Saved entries
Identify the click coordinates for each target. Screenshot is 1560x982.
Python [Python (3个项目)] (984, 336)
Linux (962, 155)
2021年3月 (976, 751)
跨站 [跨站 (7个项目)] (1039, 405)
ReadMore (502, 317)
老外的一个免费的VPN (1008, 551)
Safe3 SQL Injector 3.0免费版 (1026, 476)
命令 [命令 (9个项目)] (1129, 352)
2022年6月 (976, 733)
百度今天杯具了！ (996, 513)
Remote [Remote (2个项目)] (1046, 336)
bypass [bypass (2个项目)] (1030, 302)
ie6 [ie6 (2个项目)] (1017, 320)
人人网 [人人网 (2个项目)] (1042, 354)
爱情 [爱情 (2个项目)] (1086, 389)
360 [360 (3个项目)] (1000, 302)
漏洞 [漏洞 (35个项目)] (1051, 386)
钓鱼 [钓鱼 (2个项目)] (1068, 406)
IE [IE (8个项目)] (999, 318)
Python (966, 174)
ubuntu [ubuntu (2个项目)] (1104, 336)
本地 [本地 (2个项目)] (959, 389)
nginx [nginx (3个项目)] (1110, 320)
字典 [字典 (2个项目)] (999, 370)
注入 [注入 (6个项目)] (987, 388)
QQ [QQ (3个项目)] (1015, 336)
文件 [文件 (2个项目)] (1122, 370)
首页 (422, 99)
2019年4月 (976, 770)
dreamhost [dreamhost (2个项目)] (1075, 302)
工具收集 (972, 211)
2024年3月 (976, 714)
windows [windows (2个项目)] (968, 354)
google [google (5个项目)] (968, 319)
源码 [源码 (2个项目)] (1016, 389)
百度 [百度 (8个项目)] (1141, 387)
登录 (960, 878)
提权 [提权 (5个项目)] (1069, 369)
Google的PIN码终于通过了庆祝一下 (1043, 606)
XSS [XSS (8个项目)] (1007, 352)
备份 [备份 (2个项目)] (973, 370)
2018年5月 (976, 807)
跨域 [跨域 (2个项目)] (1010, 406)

TASK TO COMPLETE
Repeat only what lies between the first line of the data and the line containing "爱情 [爱情 (2个项目)] (1086, 389)", both of those lines included, exactly as it stands.

SOLUTION TO THIS EXERCISE
Identify the click coordinates for each target. Screenshot is 1560x982.
Python [Python (3个项目)] (984, 336)
Linux (962, 155)
2021年3月 (976, 751)
跨站 [跨站 (7个项目)] (1039, 405)
ReadMore (502, 317)
老外的一个免费的VPN (1008, 551)
Safe3 SQL Injector 3.0免费版 (1026, 476)
命令 [命令 (9个项目)] (1129, 352)
2022年6月 (976, 733)
百度今天杯具了！ (996, 513)
Remote [Remote (2个项目)] (1046, 336)
bypass [bypass (2个项目)] (1030, 302)
ie6 [ie6 (2个项目)] (1017, 320)
人人网 [人人网 (2个项目)] (1042, 354)
爱情 [爱情 (2个项目)] (1086, 389)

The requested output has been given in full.